Le récit de Virgile est divisé en deux parties égales de six livres, qui reprennent en chiasme l’œuvre d’Homère, condensée en une seule épopée. La première partie de l’Énéide suit le schéma narratif de l’Odyssée (VIIIe siècle avant J.-C.). Virgile y raconte les épreuves endurées par les Troyens qui voyagent en Méditerranée au même moment qu’Ulysse. La deuxième partie est une nouvelle Iliade (VIIIe siècle avant J.-C.), entièrement occupée par les combats des Troyens contre les Latins menés par le héros Turnus et son alliée Camille, reine des Volsques, jusqu’au duel victorieux d’Énée contre Turnus. Comme les épopées homériques, le poème de Virgile fait une large part au merveilleux, avec les interventions des divinités – Vénus aide son fils Énée tandis que Junon le poursuit de sa colère – ou la descente d’Énée aux Enfers pour consulter l’âme de son père Anchise.
L’épopée de Virgile est immédiatement devenue un "classique" étudié dans les écoles depuis le Ie siècle. Les œuvres inspirées de l’Énéide dès l’Antiquité sont indénombrables et certains de ses épisodes, comme la tragédie de Didon ou la descente aux enfers d’Énée, ont connu une très large postérité. Cette épopée des vaincus, qui figure un prince en exil tentant de fonder un nouveau royaume, a aussi nourri largement la fantasy.
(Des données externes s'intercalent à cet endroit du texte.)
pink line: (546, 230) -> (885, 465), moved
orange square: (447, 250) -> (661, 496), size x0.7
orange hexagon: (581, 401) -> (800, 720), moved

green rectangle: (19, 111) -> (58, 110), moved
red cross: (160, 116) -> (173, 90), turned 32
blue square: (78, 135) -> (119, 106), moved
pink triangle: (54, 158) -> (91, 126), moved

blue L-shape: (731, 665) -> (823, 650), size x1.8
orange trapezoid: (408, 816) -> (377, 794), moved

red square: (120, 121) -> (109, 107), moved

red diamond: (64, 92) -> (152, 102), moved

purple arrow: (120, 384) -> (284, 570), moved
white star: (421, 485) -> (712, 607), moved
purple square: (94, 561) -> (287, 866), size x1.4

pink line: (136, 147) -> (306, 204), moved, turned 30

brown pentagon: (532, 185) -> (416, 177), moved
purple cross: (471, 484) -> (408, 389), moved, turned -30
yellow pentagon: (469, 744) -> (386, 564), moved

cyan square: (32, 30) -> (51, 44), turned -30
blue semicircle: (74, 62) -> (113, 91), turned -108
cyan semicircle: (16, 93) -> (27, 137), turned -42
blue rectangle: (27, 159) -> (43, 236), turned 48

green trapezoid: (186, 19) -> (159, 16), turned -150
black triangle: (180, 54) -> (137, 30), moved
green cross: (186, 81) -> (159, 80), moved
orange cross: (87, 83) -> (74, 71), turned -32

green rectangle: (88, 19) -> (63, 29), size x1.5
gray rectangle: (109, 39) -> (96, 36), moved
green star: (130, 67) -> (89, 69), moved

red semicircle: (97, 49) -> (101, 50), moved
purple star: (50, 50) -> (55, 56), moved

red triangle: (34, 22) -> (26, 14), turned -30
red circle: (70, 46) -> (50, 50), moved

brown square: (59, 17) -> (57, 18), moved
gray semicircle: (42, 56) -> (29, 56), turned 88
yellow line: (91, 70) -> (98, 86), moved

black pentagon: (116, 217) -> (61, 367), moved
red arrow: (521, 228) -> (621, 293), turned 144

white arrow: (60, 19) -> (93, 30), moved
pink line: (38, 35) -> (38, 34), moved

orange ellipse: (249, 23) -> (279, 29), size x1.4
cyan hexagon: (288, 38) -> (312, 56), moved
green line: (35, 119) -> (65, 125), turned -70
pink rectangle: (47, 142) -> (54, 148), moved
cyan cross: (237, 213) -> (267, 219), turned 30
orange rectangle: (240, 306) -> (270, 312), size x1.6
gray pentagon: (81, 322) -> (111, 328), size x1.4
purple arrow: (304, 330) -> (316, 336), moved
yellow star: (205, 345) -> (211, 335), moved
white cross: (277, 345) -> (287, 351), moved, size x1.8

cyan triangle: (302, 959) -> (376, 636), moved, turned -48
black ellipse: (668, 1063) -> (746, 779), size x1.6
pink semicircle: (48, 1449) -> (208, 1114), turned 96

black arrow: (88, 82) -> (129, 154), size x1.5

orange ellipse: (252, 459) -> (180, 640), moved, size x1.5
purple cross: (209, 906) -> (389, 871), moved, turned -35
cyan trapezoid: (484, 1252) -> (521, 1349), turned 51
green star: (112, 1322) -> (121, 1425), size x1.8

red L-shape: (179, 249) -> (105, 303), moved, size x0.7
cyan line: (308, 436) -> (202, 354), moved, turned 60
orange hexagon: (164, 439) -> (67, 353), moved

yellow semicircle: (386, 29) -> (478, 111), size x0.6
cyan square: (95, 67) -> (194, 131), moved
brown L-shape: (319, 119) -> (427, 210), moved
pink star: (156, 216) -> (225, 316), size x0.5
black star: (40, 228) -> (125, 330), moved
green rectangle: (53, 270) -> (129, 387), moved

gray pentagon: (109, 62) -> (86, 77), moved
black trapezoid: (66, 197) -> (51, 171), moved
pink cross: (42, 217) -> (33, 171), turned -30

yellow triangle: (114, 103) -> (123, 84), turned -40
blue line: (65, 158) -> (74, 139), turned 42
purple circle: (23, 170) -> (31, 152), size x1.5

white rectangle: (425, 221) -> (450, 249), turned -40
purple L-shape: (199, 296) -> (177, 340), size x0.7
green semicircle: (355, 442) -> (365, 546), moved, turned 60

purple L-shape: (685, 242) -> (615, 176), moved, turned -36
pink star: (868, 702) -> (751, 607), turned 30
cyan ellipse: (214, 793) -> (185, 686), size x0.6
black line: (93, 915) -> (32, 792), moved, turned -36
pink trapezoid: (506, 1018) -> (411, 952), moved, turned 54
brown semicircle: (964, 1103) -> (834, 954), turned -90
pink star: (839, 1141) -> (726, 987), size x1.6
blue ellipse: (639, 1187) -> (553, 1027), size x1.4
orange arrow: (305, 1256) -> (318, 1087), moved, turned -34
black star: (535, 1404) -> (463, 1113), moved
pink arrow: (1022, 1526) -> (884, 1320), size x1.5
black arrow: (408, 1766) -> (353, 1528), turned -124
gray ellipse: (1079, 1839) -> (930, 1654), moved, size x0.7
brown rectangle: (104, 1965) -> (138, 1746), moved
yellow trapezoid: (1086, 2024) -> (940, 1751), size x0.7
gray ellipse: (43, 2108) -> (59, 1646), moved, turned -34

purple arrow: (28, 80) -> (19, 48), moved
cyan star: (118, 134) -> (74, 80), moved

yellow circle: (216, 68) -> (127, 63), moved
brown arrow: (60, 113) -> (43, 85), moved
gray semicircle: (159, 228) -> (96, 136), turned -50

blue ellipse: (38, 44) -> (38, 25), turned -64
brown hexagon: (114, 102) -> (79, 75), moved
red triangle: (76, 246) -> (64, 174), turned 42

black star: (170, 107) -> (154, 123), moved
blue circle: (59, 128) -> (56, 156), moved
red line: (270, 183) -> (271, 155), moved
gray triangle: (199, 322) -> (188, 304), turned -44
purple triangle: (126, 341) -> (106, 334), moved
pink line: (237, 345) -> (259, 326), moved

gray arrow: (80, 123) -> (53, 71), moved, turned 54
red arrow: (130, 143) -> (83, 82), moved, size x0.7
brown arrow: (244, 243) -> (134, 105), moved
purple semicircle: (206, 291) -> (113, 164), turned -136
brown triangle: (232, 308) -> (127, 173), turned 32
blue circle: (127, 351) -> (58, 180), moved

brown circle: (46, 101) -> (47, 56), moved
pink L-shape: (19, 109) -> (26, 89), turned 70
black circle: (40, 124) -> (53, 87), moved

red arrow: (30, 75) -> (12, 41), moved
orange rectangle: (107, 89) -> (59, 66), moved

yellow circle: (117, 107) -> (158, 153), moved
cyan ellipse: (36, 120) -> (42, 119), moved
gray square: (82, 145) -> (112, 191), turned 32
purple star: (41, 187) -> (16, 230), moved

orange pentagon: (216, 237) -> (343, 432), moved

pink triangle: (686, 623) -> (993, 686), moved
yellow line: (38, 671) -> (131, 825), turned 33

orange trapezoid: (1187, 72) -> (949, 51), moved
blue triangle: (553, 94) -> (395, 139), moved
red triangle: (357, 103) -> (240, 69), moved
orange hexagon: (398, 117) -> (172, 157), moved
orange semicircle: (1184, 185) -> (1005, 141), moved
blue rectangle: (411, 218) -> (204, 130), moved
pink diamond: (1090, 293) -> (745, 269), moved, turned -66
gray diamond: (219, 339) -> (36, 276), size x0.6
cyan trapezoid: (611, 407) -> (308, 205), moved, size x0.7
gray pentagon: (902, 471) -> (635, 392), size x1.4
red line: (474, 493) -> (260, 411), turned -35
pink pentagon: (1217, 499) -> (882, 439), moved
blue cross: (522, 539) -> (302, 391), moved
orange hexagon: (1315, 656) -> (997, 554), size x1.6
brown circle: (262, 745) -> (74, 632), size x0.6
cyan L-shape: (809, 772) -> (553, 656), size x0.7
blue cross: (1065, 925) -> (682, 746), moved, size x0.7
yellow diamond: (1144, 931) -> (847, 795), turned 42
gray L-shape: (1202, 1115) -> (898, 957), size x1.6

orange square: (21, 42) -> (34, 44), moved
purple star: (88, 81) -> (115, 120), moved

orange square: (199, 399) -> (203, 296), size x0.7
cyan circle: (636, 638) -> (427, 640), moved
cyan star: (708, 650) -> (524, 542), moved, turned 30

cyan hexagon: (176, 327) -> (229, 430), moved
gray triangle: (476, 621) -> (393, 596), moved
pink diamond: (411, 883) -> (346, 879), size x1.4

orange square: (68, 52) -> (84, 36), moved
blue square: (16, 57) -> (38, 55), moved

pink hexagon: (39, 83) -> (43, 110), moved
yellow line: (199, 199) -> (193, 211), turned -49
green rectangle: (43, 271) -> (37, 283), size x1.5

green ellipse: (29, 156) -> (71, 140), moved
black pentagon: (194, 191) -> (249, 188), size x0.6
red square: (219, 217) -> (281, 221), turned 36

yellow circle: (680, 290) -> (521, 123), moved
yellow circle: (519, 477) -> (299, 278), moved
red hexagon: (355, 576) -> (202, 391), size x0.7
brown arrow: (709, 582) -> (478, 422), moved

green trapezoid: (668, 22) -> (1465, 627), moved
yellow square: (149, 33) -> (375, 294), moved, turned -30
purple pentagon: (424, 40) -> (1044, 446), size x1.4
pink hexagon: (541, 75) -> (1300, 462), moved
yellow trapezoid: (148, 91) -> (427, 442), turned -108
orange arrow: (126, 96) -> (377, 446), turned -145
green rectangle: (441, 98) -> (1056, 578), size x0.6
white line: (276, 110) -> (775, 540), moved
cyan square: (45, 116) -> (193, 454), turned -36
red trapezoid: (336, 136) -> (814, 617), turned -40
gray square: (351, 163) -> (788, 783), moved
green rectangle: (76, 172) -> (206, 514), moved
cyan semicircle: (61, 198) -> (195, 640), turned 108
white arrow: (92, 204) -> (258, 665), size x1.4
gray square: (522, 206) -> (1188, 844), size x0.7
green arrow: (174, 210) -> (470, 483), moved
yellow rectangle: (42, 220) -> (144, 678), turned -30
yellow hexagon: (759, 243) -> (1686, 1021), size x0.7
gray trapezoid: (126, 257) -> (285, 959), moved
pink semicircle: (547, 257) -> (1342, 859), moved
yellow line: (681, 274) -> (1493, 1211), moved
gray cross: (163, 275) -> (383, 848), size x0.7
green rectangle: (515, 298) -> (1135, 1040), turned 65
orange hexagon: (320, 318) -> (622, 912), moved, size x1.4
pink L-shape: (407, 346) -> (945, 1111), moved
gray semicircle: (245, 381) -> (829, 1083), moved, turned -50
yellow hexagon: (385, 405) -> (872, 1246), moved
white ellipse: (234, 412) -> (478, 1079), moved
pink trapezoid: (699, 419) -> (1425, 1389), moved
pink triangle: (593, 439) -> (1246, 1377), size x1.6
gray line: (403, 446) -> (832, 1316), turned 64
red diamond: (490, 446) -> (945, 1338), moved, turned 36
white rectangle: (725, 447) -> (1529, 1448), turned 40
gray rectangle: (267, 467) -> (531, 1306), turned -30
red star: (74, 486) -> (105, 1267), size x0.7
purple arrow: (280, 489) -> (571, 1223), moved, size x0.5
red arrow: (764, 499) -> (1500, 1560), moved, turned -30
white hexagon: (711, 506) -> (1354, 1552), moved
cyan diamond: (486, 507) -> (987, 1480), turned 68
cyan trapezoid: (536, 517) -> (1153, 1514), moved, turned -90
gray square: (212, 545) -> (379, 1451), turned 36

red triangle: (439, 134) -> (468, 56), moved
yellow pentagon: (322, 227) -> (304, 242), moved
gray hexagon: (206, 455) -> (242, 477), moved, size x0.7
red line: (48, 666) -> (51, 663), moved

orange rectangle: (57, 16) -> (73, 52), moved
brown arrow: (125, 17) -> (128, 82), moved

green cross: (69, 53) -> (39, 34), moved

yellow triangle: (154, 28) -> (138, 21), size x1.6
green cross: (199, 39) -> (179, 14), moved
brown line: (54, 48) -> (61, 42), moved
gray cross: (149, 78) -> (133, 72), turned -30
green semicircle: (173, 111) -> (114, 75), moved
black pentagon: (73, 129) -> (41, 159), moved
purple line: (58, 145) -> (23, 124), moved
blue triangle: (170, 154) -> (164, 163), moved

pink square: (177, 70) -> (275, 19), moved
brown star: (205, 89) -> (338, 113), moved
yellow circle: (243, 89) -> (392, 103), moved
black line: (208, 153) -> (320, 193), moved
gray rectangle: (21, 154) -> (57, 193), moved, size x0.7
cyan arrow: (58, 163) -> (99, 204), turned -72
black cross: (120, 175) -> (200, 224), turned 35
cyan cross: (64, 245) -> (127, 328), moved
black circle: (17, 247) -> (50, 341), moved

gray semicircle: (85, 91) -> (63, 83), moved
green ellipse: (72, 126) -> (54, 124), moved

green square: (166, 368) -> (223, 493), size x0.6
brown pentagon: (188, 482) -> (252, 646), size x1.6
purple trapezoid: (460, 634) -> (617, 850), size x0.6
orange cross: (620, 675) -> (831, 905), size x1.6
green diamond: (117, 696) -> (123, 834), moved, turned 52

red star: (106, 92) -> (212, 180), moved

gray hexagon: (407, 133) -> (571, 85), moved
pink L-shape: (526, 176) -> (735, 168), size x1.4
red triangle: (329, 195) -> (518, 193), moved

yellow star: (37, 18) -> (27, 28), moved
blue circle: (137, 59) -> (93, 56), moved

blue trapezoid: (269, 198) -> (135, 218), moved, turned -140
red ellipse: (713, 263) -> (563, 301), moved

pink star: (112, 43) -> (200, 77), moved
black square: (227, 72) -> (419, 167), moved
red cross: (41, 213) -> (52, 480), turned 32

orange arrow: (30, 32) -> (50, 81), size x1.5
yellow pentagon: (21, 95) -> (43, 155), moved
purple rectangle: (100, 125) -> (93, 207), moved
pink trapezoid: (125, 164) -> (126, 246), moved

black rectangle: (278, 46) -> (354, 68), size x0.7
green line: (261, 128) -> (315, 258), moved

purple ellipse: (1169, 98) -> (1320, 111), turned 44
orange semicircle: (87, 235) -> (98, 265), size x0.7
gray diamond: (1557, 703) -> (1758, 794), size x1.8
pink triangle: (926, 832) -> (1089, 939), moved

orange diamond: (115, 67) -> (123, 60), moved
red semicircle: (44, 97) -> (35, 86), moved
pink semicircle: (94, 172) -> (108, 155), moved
L’Énéide dans l’œuvre de Tolkien
Tolkien a beaucoup emprunté à l’épopée guerrière antique et médiévale, et particulièrement à l’Énéide, dans Le Seigneur des Anneaux (1954-1955), qui offrirait un "récit de fondation" aux Anglais, même s’il s’agit de la fondation légendaire d’un "monde secondaire". On y retrouve des schémas narratifs de l’épopée virgilienne, comme le siège de Minas Tirith, qui rappelle celui de Troie, et le passage d’Aragorn, prince en exil comme Énée, par le chemin des morts, rejoue la descente aux Enfers du héros troyen. Gandalf et Frodo vivent eux aussi une expérience de catabase dans les mines de la Moria ou les terres dévastées de Mordor. Comme l’Énéide, Le Seigneur des Anneaux se termine par la victoire du prince exilé, la refondation d’un royaume et l’annonce d’un mariage.
Faire entendre la "deuxième voix" de l’Énéide
Plus récemment, David Gemmell a fait du personnage d’Énée l’un de ses héros dans sa trilogie Troie (2005-2007), qui reprend largement les événements des épopées homériques et de l’Énéide, depuis les origines de la guerre de Troie jusqu’à la fondation par les Troyens survivants d’une colonie en un lieu appelé les Sept collines. Mais d’autres auteurs de fantasy choisissent de se confronter à l’interprétation longtemps dominante de l’Énéide comme récit de fondation d’un empire, pour en proposer une version qui la remet en cause.
C’est le cas en particulier des contre-récits qui épousent le point de vue d’un personnage secondaire de l’épopée virgilienne. Le Phénix vert (1972) et Le Peuple de la mer (1977) de Thomas Burnett Swann présentent les événements de l’Énéide à travers le regard décalé du jeune fils d’Énée, Ascagne, tandis que Lavinia, d’Ursula K. Le Guin (2008), réécrit l’Énéide à la place de l’épouse d’Énée, restée dans l’ombre du récit épique. Ces romans de fantasy font passer l’héroïsme guerrier et le destin collectif de Rome au second plan pour privilégier ce que les critiques ont défini comme la "deuxième voix" de l’Énéide, qui fait entendre la déploration des souffrances individuelles au cœur de la célébration de la gloire future de l’empire.